» **Task**: Although the data below contains pictures, please reproduce only its words, exactly.

» **Supplied entries**:
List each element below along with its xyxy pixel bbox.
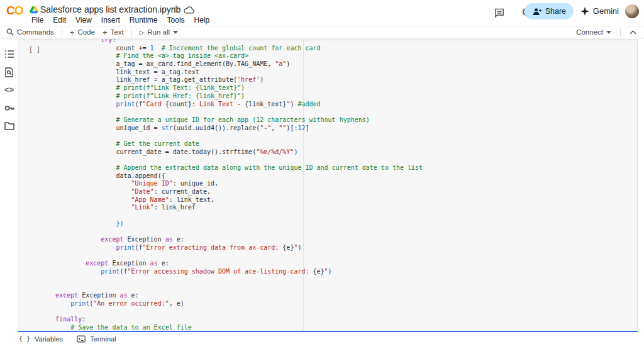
cloud-save-icon — [184, 6, 194, 14]
terminal-button[interactable]: Terminal — [77, 335, 116, 343]
gemini-label: Gemini — [593, 6, 619, 16]
table-of-contents-icon[interactable] — [4, 49, 14, 59]
header: CO Salesforce apps list extraction.ipynb… — [0, 0, 644, 26]
code-line[interactable] — [40, 212, 423, 220]
code-line[interactable]: finally: — [40, 316, 423, 324]
menu-insert[interactable]: Insert — [101, 16, 120, 25]
code-line[interactable] — [40, 308, 423, 316]
code-line[interactable]: unique_id = str(uuid.uuid4()).replace("-… — [40, 125, 423, 133]
plus-icon: + — [70, 28, 75, 37]
menu-file[interactable]: File — [31, 16, 43, 25]
code-line[interactable]: link_text = a_tag.text — [40, 69, 423, 77]
chevron-up-icon — [630, 30, 636, 35]
code-line[interactable]: # print(f"Link Href: {link_href}") — [40, 92, 423, 101]
code-line[interactable]: except Exception as e: — [40, 260, 423, 268]
code-line[interactable]: except Exception as e: — [40, 292, 423, 300]
menu-tools[interactable]: Tools — [167, 16, 185, 25]
code-line[interactable]: a_tag = ax_card.find_element(By.TAG_NAME… — [40, 60, 423, 69]
code-line[interactable]: "App Name": link_text, — [40, 196, 423, 204]
code-line[interactable] — [40, 252, 423, 260]
code-editor[interactable]: try: count += 1 # Increment the global c… — [19, 39, 423, 331]
chevron-down-icon — [606, 31, 611, 34]
menubar: File Edit View Insert Runtime Tools Help — [31, 16, 209, 25]
toolbar-divider — [620, 28, 621, 36]
code-line[interactable]: link_href = a_tag.get_attribute('href') — [40, 76, 423, 84]
code-line[interactable] — [40, 132, 423, 140]
notebook-toolbar: Commands + Code + Text ▷ Run all Connect — [0, 26, 644, 38]
code-line[interactable]: # Generate a unique ID for each app (12 … — [40, 116, 423, 125]
code-line[interactable]: # Save the data to an Excel file — [40, 324, 423, 331]
add-text-button[interactable]: + Text — [103, 28, 124, 37]
collapse-header-button[interactable] — [630, 30, 636, 35]
search-icon — [6, 28, 14, 36]
drive-icon — [30, 6, 38, 14]
left-sidebar: <> — [0, 39, 19, 333]
variables-button[interactable]: { } Variables — [19, 335, 63, 343]
code-line[interactable]: "Unique ID": unique_id, — [40, 180, 423, 188]
toolbar-divider — [131, 28, 132, 36]
comments-icon[interactable] — [494, 8, 504, 18]
notebook-scroll-area[interactable]: [ ] try: count += 1 # Increment the glob… — [19, 39, 637, 331]
vertical-scrollbar[interactable] — [637, 39, 644, 331]
plus-icon: + — [103, 28, 108, 37]
code-line[interactable]: # Get the current date — [40, 140, 423, 148]
code-line[interactable] — [40, 156, 423, 164]
code-line[interactable] — [40, 228, 423, 236]
account-avatar[interactable] — [625, 4, 639, 18]
share-button[interactable]: Share — [525, 3, 574, 19]
menu-help[interactable]: Help — [194, 16, 210, 25]
person-add-icon — [532, 8, 541, 16]
code-line[interactable] — [40, 284, 423, 292]
code-line[interactable] — [40, 108, 423, 116]
bottom-bar: { } Variables Terminal — [0, 333, 644, 344]
star-icon[interactable]: ☆ — [172, 4, 180, 15]
sparkle-icon — [580, 7, 589, 16]
find-replace-icon[interactable] — [4, 67, 14, 77]
notebook-title[interactable]: Salesforce apps list extraction.ipynb — [40, 4, 180, 14]
commands-button[interactable]: Commands — [6, 28, 54, 36]
code-line[interactable]: "Date": current_date, — [40, 188, 423, 196]
code-line[interactable]: try: — [40, 39, 423, 45]
add-code-button[interactable]: + Code — [70, 28, 95, 37]
run-all-button[interactable]: ▷ Run all — [140, 28, 179, 36]
code-line[interactable]: except Exception as e: — [40, 236, 423, 244]
secrets-key-icon[interactable] — [4, 103, 14, 113]
menu-runtime[interactable]: Runtime — [130, 16, 158, 25]
terminal-icon — [77, 335, 86, 343]
code-line[interactable]: count += 1 # Increment the global count … — [40, 45, 423, 53]
cell-focus-line — [18, 331, 638, 332]
code-line[interactable]: "Link": link_href — [40, 204, 423, 212]
code-line[interactable]: data.append({ — [40, 172, 423, 180]
share-label: Share — [545, 7, 566, 16]
code-line[interactable]: }) — [40, 220, 423, 228]
toolbar-divider — [62, 28, 62, 36]
colab-app: CO Salesforce apps list extraction.ipynb… — [0, 0, 644, 344]
code-line[interactable]: print("An error occurred:", e) — [40, 300, 423, 308]
menu-view[interactable]: View — [75, 16, 92, 25]
gemini-button[interactable]: Gemini — [580, 6, 619, 16]
play-icon: ▷ — [140, 29, 145, 36]
braces-icon: { } — [19, 335, 30, 342]
files-folder-icon[interactable] — [4, 121, 14, 131]
chevron-down-icon — [173, 31, 178, 34]
code-line[interactable]: print(f"Error accessing shadow DOM of ac… — [40, 268, 423, 276]
colab-logo[interactable]: CO — [6, 4, 23, 18]
code-line[interactable]: # Find the <a> tag inside <ax-card> — [40, 52, 423, 60]
code-line[interactable] — [40, 276, 423, 284]
code-line[interactable]: # Append the extracted data along with t… — [40, 164, 423, 172]
code-line[interactable]: print(f"Error extracting data from ax-ca… — [40, 244, 423, 252]
menu-edit[interactable]: Edit — [53, 16, 66, 25]
code-line[interactable]: current_date = date.today().strftime("%m… — [40, 148, 423, 157]
code-snippets-icon[interactable]: <> — [4, 86, 14, 96]
code-line[interactable]: # print(f"Link Text: {link_text}") — [40, 84, 423, 92]
connect-button[interactable]: Connect — [576, 28, 611, 36]
code-line[interactable]: print(f"Card {count}: Link Text - {link_… — [40, 101, 423, 109]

» **Answer area**:
List each element below along with its xyxy pixel bbox.
cloud-save-icon — [184, 6, 194, 14]
terminal-button[interactable]: Terminal — [77, 335, 116, 343]
gemini-label: Gemini — [593, 6, 619, 16]
table-of-contents-icon[interactable] — [4, 49, 14, 59]
header: CO Salesforce apps list extraction.ipynb… — [0, 0, 644, 26]
code-line[interactable] — [40, 212, 423, 220]
code-line[interactable]: finally: — [40, 316, 423, 324]
menu-insert[interactable]: Insert — [101, 16, 120, 25]
code-line[interactable] — [40, 308, 423, 316]
code-line[interactable]: unique_id = str(uuid.uuid4()).replace("-… — [40, 125, 423, 133]
plus-icon: + — [70, 28, 75, 37]
menu-file[interactable]: File — [31, 16, 43, 25]
code-line[interactable]: link_text = a_tag.text — [40, 69, 423, 77]
chevron-up-icon — [630, 30, 636, 35]
code-line[interactable]: # print(f"Link Href: {link_href}") — [40, 92, 423, 101]
code-line[interactable]: except Exception as e: — [40, 260, 423, 268]
code-line[interactable]: except Exception as e: — [40, 292, 423, 300]
menu-tools[interactable]: Tools — [167, 16, 185, 25]
code-line[interactable]: a_tag = ax_card.find_element(By.TAG_NAME… — [40, 60, 423, 69]
code-line[interactable]: "App Name": link_text, — [40, 196, 423, 204]
code-line[interactable] — [40, 252, 423, 260]
code-editor[interactable]: try: count += 1 # Increment the global c… — [19, 39, 423, 331]
chevron-down-icon — [606, 31, 611, 34]
menubar: File Edit View Insert Runtime Tools Help — [31, 16, 209, 25]
toolbar-divider — [620, 28, 621, 36]
code-line[interactable]: link_href = a_tag.get_attribute('href') — [40, 76, 423, 84]
code-line[interactable] — [40, 132, 423, 140]
notebook-toolbar: Commands + Code + Text ▷ Run all Connect — [0, 26, 644, 38]
code-line[interactable]: # Generate a unique ID for each app (12 … — [40, 116, 423, 125]
code-line[interactable]: # Save the data to an Excel file — [40, 324, 423, 331]
add-text-button[interactable]: + Text — [103, 28, 124, 37]
collapse-header-button[interactable] — [630, 30, 636, 35]
search-icon — [6, 28, 14, 36]
drive-icon — [30, 6, 38, 14]
left-sidebar: <> — [0, 39, 19, 333]
variables-button[interactable]: { } Variables — [19, 335, 63, 343]
code-line[interactable]: "Unique ID": unique_id, — [40, 180, 423, 188]
toolbar-divider — [131, 28, 132, 36]
comments-icon[interactable] — [494, 8, 504, 18]
notebook-scroll-area[interactable]: [ ] try: count += 1 # Increment the glob… — [19, 39, 637, 331]
vertical-scrollbar[interactable] — [637, 39, 644, 331]
plus-icon: + — [103, 28, 108, 37]
code-line[interactable]: # Get the current date — [40, 140, 423, 148]
code-line[interactable] — [40, 156, 423, 164]
code-line[interactable] — [40, 228, 423, 236]
account-avatar[interactable] — [625, 4, 639, 18]
share-button[interactable]: Share — [525, 3, 574, 19]
menu-help[interactable]: Help — [194, 16, 210, 25]
person-add-icon — [532, 8, 541, 16]
code-line[interactable] — [40, 284, 423, 292]
code-line[interactable] — [40, 108, 423, 116]
bottom-bar: { } Variables Terminal — [0, 333, 644, 344]
star-icon[interactable]: ☆ — [172, 4, 180, 15]
sparkle-icon — [580, 7, 589, 16]
find-replace-icon[interactable] — [4, 67, 14, 77]
notebook-title[interactable]: Salesforce apps list extraction.ipynb — [40, 4, 180, 14]
commands-button[interactable]: Commands — [6, 28, 54, 36]
code-line[interactable]: "Date": current_date, — [40, 188, 423, 196]
code-line[interactable]: try: — [40, 39, 423, 45]
add-code-button[interactable]: + Code — [70, 28, 95, 37]
run-all-button[interactable]: ▷ Run all — [140, 28, 179, 36]
code-line[interactable]: except Exception as e: — [40, 236, 423, 244]
secrets-key-icon[interactable] — [4, 103, 14, 113]
menu-runtime[interactable]: Runtime — [130, 16, 158, 25]
terminal-icon — [77, 335, 86, 343]
code-line[interactable]: count += 1 # Increment the global count … — [40, 45, 423, 53]
cell-focus-line — [18, 331, 638, 332]
code-line[interactable]: "Link": link_href — [40, 204, 423, 212]
code-line[interactable]: data.append({ — [40, 172, 423, 180]
share-label: Share — [545, 7, 566, 16]
code-line[interactable]: }) — [40, 220, 423, 228]
toolbar-divider — [62, 28, 62, 36]
colab-app: CO Salesforce apps list extraction.ipynb… — [0, 0, 644, 344]
code-line[interactable]: print("An error occurred:", e) — [40, 300, 423, 308]
menu-view[interactable]: View — [75, 16, 92, 25]
gemini-button[interactable]: Gemini — [580, 6, 619, 16]
play-icon: ▷ — [140, 29, 145, 36]
braces-icon: { } — [19, 335, 30, 342]
files-folder-icon[interactable] — [4, 121, 14, 131]
chevron-down-icon — [173, 31, 178, 34]
code-line[interactable]: print(f"Error accessing shadow DOM of ac… — [40, 268, 423, 276]
colab-logo[interactable]: CO — [6, 4, 23, 18]
code-line[interactable]: # Find the <a> tag inside <ax-card> — [40, 52, 423, 60]
code-line[interactable] — [40, 276, 423, 284]
code-line[interactable]: # Append the extracted data along with t… — [40, 164, 423, 172]
code-line[interactable]: print(f"Error extracting data from ax-ca… — [40, 244, 423, 252]
menu-edit[interactable]: Edit — [53, 16, 66, 25]
code-line[interactable]: current_date = date.today().strftime("%m… — [40, 148, 423, 157]
code-snippets-icon[interactable]: <> — [4, 86, 14, 96]
code-line[interactable]: # print(f"Link Text: {link_text}") — [40, 84, 423, 92]
connect-button[interactable]: Connect — [576, 28, 611, 36]
code-line[interactable]: print(f"Card {count}: Link Text - {link_… — [40, 101, 423, 109]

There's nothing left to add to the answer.